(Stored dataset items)
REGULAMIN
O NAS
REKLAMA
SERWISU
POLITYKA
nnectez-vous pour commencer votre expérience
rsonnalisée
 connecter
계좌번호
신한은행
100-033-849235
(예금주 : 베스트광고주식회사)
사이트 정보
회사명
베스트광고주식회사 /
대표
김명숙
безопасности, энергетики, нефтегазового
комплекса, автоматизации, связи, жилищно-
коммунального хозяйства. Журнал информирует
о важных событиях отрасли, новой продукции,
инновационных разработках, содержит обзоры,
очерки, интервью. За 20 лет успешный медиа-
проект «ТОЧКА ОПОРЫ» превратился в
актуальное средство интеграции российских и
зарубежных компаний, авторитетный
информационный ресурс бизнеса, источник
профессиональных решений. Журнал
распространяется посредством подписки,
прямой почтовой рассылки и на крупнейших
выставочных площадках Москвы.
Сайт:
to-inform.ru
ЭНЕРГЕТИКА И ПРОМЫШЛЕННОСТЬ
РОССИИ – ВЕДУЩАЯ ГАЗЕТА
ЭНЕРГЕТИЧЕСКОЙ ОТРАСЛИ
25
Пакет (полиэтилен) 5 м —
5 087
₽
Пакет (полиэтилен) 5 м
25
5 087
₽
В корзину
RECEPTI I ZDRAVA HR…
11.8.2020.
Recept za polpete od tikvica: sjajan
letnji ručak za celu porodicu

- [Directions for this task]: Report the lines above that contain "Пакет".

- [Completed task]:
Пакет (полиэтилен) 5 м —
Пакет (полиэтилен) 5 м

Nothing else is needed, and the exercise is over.